RECORDS SUPPLIED ▸
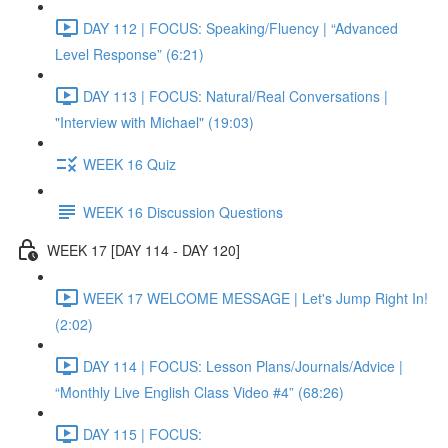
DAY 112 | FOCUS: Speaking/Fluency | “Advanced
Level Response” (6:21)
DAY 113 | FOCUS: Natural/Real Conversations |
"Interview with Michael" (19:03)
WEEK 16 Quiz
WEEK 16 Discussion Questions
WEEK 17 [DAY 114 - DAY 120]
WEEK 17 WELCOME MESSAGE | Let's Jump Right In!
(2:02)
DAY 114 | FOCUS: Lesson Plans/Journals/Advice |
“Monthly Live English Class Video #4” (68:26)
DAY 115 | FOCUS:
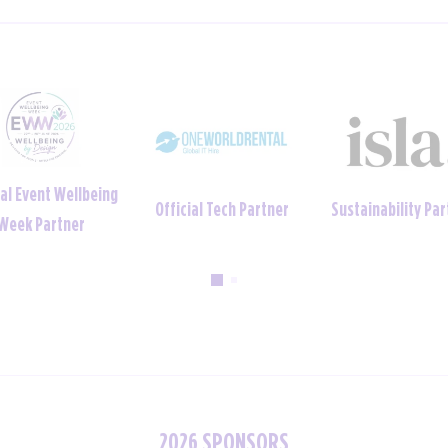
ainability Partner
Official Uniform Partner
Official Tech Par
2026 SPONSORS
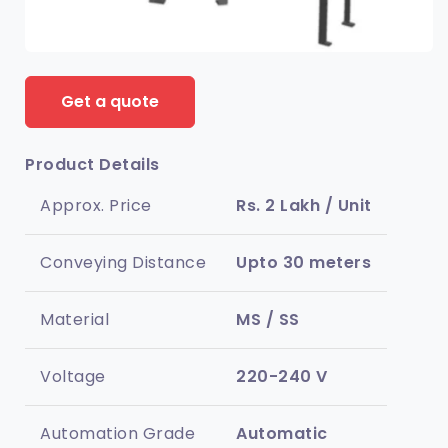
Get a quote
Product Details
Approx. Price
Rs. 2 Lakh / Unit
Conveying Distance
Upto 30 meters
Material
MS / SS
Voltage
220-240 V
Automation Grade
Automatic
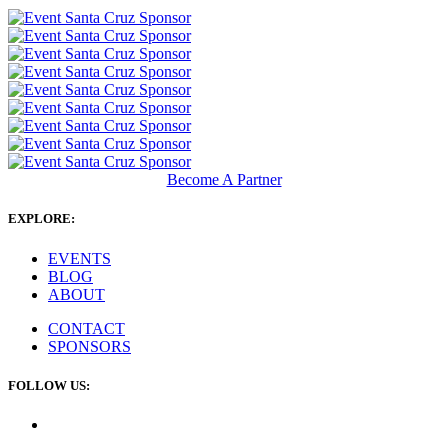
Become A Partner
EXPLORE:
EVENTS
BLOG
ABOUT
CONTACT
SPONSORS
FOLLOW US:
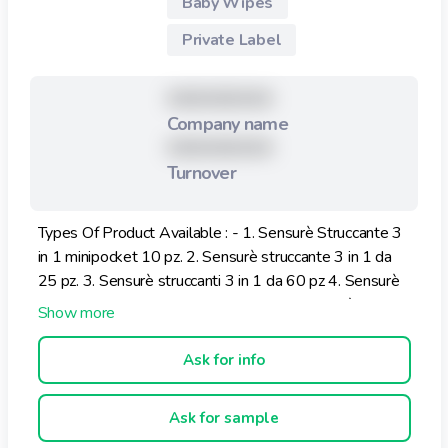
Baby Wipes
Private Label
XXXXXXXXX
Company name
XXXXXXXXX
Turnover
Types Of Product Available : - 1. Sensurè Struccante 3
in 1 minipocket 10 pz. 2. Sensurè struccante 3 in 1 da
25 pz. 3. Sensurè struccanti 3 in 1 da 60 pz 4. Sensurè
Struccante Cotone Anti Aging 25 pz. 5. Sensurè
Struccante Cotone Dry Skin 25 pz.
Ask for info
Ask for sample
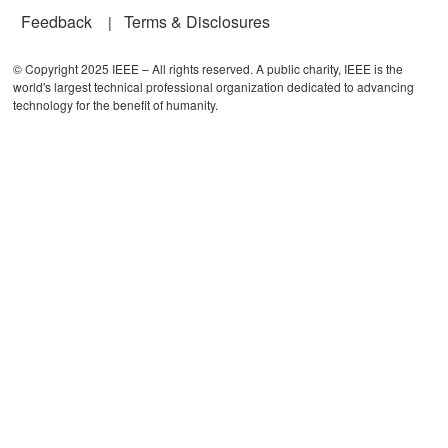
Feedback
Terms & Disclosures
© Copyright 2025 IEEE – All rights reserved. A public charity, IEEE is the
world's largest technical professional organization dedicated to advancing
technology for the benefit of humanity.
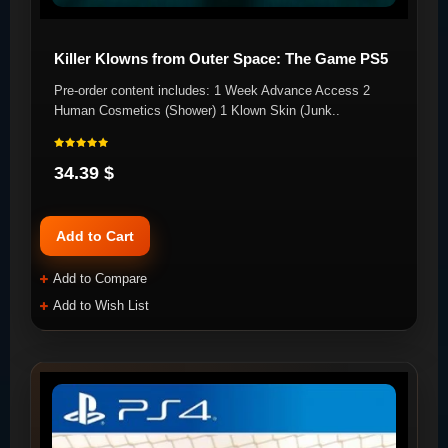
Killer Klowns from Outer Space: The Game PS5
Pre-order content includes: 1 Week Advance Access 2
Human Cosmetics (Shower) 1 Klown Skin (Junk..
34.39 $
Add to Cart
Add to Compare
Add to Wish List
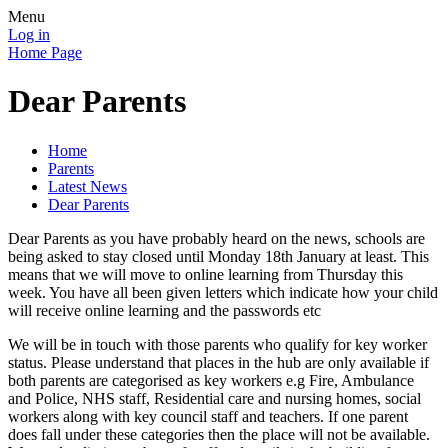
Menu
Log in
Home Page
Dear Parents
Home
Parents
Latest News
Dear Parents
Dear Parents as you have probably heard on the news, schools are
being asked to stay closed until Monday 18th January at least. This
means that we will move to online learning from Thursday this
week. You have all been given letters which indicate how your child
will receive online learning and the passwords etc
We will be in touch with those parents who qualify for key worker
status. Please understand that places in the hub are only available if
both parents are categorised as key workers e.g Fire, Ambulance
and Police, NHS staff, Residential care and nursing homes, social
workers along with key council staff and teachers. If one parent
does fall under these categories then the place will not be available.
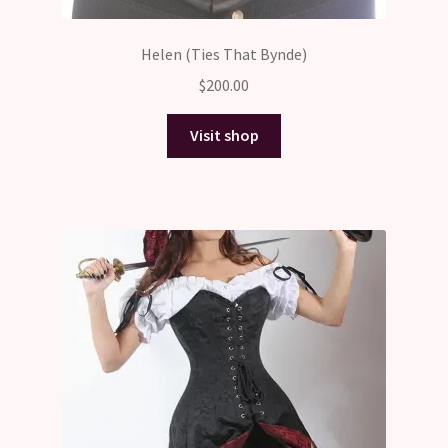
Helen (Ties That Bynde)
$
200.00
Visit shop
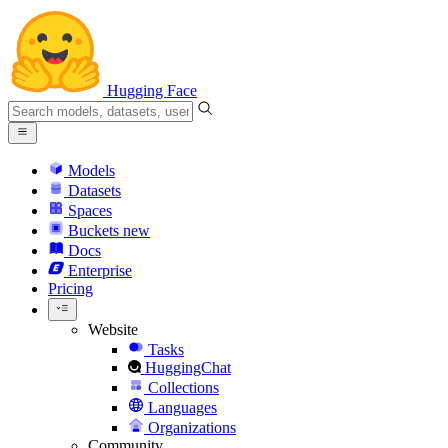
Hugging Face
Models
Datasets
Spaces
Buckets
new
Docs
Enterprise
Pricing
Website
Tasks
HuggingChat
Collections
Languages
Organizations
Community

EXERCISE ▸ Starting at the line that contains "Live English Class", transcribe every line through the end of the listing exactly, including both end lines and excluding pictures.

YOUR RESPONSE ▸
“Monthly Live English Class Video #4” (68:26)
DAY 115 | FOCUS:
ainability Partner
Official Uniform Partner
Official Tech Par
2026 SPONSORS
Get a quote
Product Details
Approx. Price
Rs. 2 Lakh / Unit
Conveying Distance
Upto 30 meters
Material
MS / SS
Voltage
220-240 V
Automation Grade
Automatic
Become A Partner
EXPLORE:
EVENTS
BLOG
ABOUT
CONTACT
SPONSORS
FOLLOW US:
Baby Wipes
Private Label
XXXXXXXXX
Company name
XXXXXXXXX
Turnover
Types Of Product Available : - 1. Sensurè Struccante 3
in 1 minipocket 10 pz. 2. Sensurè struccante 3 in 1 da
25 pz. 3. Sensurè struccanti 3 in 1 da 60 pz 4. Sensurè
Struccante Cotone Anti Aging 25 pz. 5. Sensurè
Struccante Cotone Dry Skin 25 pz.
Ask for info
Ask for sample
Feedback
Terms & Disclosures
© Copyright 2025 IEEE – All rights reserved. A public charity, IEEE is the
world's largest technical professional organization dedicated to advancing
technology for the benefit of humanity.
Killer Klowns from Outer Space: The Game PS5
Pre-order content includes: 1 Week Advance Access 2
Human Cosmetics (Shower) 1 Klown Skin (Junk..
34.39 $
Add to Cart
Add to Compare
Add to Wish List
Menu
Log in
Home Page
Dear Parents
Home
Parents
Latest News
Dear Parents
Dear Parents as you have probably heard on the news, schools are
being asked to stay closed until Monday 18th January at least. This
means that we will move to online learning from Thursday this
week. You have all been given letters which indicate how your child
will receive online learning and the passwords etc
We will be in touch with those parents who qualify for key worker
status. Please understand that places in the hub are only available if
both parents are categorised as key workers e.g Fire, Ambulance
and Police, NHS staff, Residential care and nursing homes, social
workers along with key council staff and teachers. If one parent
does fall under these categories then the place will not be available.
Helen (Ties That Bynde)
$
200.00
Visit shop
Hugging Face
Models
Datasets
Spaces
Buckets
new
Docs
Enterprise
Pricing
Website
Tasks
HuggingChat
Collections
Languages
Organizations
Community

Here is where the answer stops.